En todo La profundidad del mar amarillo hay una violencia latente. Hay paisajes pantanosos y góticos del sur de Estados Unidos. Hay odio, amor y rencor. Hay vida y muerte. Otro de los puntos que comparte con Galveston y la primera temporada de True Detective (la segunda, con pena, se despega de este mundo) es la convicción de que el sacrificio ofrece redención. Pero acá todo parece llevarse al extremo, y estos seres terminan hundidos en el barro pantanoso.
De este modo, la profundidad del mar se construye a medida que es leída. Los personajes deambulan por los pueblos y los barrios periféricos perdidos en su desamparo y resignados al fatal deterioro al que los somete su propia existencia. Son marginales -inmigrantes, bohemios, ludópatas, prostitutas, maestras- que sólo aplacan su soledad en la evasión del tiempo, del recuerdo. Y, a veces, ni siquiera eso alcanzan. Al igual que los personajes imaginados por Roberto Arlt, por Faulkner, por Juan Carlos Onetti, los de Pizzolatto no modifican sus conductas de acuerdo a lo que enfrentan. Más bien se abandonan a la pasividad y a la resignación, rasgos por los que se transforman en observadores privilegiados de su realidad. Y como si así Pizzolatto se convirtiera en el héroe de la renuncia.
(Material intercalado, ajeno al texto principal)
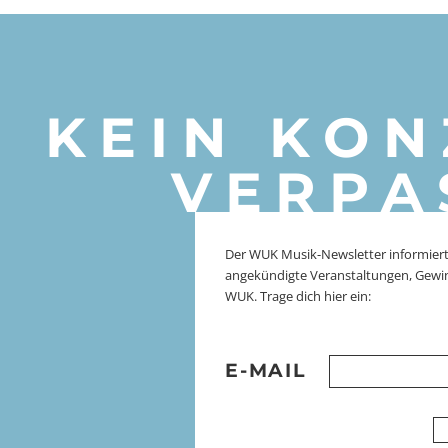
KEIN KON
VERPA
Der WUK Musik-Newsletter informiert
angekündigte Veranstaltungen, Gewi
WUK. Trage dich hier ein:
E-MAIL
Si alguno de estos seres ve un haz de luz, irremediablemente tendrá la sensación de estar presenciando una especie de ballet extraño “en el que se supone que los movimientos significan algo”, pero ese “algo” siempre se vuelve sombrío. Aun así, en esta geografía del desencanto hay instantes de respiro sublimes, como la escena en la que un adolescente pasa en su monopatín, a toda velocidad, junto a un anciano negro con paraguas que lo saluda levantando el pulgar.
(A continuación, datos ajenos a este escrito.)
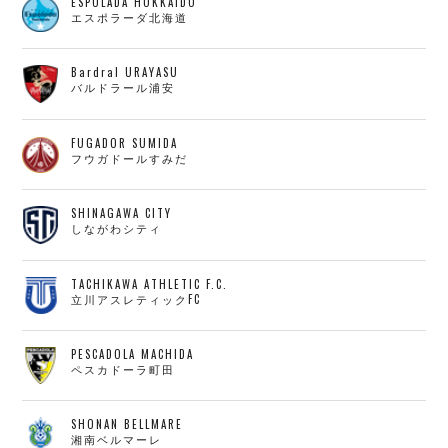
ESPOLADA HOKKAIDO
エスポラーダ北海道
Bardral URAYASU
バルドラール浦安
FUGADOR SUMIDA
フウガドールすみだ
SHINAGAWA CITY
しながわシティ
TACHIKAWA ATHLETIC F.C.
立川アスレティックFC
PESCADOLA MACHIDA
ペスカドーラ町田
SHONAN BELLMARE
湘南ベルマーレ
Así, la atmósfera del libro se construye a partir de dos elementos esenciales en la obra de Pizzolatto: los paisajes y los colores. En campos, pueblos y pantanos se cruzan extensiones interminables de azules, desiertos de tonos violetas y naranjas, grises, negros, amarillos, verdes ardientes; colores inimaginables. Y una máxima que, en segundo plano, se mantiene inalterada: “Ahora puedes imaginar la próxima historia, tu segunda historia. Pero sin demasiados detalles; no compongas una visión a la que te vayas a cerrar ni crees una idea en la que te puedas perder. No mires un mapa para calibrar la profundidad del Mar Amarillo, no imagines la forma de sus olas. No te entretengas con la idea de los padres que has perdido, la chica que perdiste. Resiste el impulso de explicar sus historias porque en algún momento tendrás que comprender que una respuesta y una solución no son la misma cosa, y a veces una historia no es más que una excusa”.
Con destreza y una voz convincente y personal, Pizzolatto nos encierra entre sus paredes fascinantes, acosadas por el miedo y el desarraigo, y la sensación de que uno siempre está solo, incluso cuando nos pasea por esos escenarios líricos, con atisbos de fantasía y religión. Pocas cosas son tan seductoras como estos seres que sueñan, casi desesperados, con la redención antes del fin, que, como sabemos, nunca es feliz.